■ **Material to process**
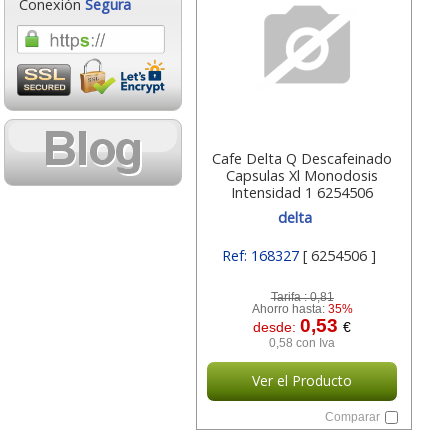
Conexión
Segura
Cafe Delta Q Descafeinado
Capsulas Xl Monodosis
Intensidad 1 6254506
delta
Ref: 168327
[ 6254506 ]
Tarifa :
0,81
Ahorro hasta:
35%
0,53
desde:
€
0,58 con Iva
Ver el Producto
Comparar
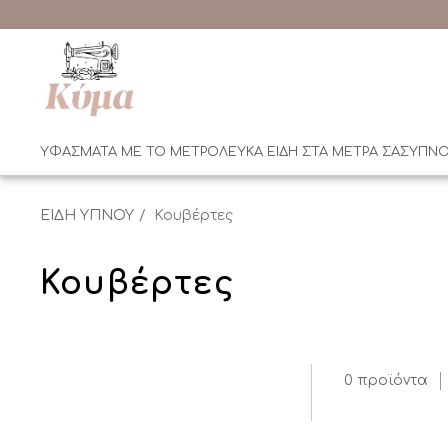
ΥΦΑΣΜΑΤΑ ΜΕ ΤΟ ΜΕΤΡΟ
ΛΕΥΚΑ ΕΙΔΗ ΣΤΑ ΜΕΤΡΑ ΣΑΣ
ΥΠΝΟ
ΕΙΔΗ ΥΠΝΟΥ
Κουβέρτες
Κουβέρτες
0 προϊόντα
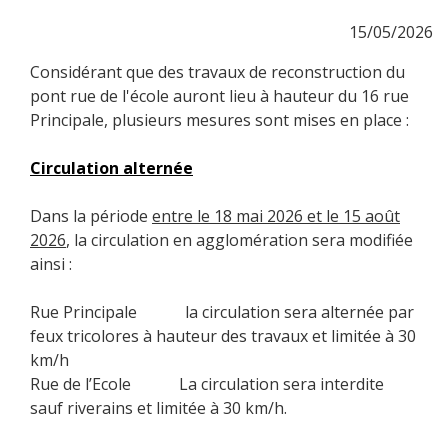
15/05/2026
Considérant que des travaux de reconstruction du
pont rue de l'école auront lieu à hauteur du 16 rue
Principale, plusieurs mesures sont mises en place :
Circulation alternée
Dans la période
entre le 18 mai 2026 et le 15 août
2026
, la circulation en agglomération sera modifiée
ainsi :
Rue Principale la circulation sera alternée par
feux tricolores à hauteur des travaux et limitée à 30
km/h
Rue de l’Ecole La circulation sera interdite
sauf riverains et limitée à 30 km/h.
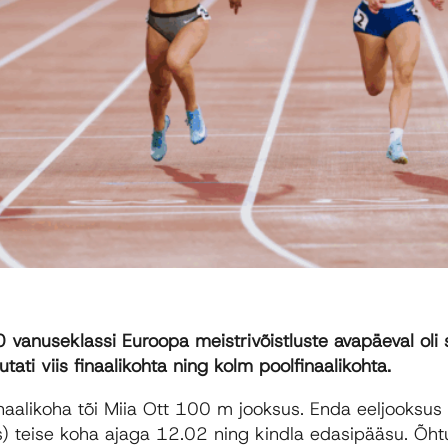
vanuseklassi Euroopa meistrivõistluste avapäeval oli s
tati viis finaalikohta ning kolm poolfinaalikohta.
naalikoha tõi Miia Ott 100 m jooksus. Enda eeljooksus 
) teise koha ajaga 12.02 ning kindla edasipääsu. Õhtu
...
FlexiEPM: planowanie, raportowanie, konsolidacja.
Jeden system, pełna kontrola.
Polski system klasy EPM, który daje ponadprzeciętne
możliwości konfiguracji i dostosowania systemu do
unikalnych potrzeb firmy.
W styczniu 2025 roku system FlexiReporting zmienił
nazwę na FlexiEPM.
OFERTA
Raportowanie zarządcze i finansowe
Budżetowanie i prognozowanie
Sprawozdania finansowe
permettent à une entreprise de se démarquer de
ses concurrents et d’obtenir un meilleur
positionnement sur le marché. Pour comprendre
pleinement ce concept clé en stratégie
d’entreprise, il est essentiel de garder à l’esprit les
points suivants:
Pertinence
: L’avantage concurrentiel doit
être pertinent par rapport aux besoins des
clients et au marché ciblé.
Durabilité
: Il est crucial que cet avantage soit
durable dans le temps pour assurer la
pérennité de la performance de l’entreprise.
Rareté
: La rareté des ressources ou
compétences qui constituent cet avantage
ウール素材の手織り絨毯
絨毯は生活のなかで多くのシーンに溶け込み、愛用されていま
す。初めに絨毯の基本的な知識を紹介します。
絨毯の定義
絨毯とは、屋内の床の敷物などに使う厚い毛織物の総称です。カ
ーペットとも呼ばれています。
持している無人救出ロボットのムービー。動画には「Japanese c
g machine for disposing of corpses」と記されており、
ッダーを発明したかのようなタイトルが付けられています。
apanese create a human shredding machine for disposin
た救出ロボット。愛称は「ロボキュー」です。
* * *
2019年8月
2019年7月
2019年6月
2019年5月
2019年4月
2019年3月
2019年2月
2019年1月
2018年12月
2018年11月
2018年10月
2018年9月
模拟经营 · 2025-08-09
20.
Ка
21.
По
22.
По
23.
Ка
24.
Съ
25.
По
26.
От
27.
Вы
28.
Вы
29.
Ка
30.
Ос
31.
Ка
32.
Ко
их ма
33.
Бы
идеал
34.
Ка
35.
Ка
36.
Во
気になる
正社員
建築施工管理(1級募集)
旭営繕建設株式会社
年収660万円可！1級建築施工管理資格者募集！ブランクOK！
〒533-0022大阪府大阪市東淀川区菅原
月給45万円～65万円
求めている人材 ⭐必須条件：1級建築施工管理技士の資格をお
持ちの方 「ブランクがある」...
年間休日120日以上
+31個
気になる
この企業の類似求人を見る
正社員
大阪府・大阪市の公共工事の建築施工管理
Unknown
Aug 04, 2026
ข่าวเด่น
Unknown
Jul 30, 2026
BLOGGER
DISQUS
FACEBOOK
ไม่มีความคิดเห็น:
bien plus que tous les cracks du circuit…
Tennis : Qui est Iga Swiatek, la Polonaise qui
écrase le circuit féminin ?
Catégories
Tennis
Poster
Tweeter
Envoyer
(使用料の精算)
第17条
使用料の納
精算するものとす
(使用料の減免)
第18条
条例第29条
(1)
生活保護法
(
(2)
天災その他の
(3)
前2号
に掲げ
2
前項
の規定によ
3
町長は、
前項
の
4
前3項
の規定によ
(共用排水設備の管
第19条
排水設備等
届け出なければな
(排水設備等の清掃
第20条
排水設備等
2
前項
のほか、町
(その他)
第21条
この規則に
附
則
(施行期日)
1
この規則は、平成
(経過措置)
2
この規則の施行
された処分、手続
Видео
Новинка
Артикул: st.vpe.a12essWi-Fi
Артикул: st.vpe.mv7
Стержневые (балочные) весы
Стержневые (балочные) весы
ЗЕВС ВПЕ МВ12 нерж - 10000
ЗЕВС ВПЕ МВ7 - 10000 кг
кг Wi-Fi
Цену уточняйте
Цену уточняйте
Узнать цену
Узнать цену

■ **To do**
For every line in the material above that holds the string "Principale", add one to a count; state only the final count.

■ **Problem solution**
2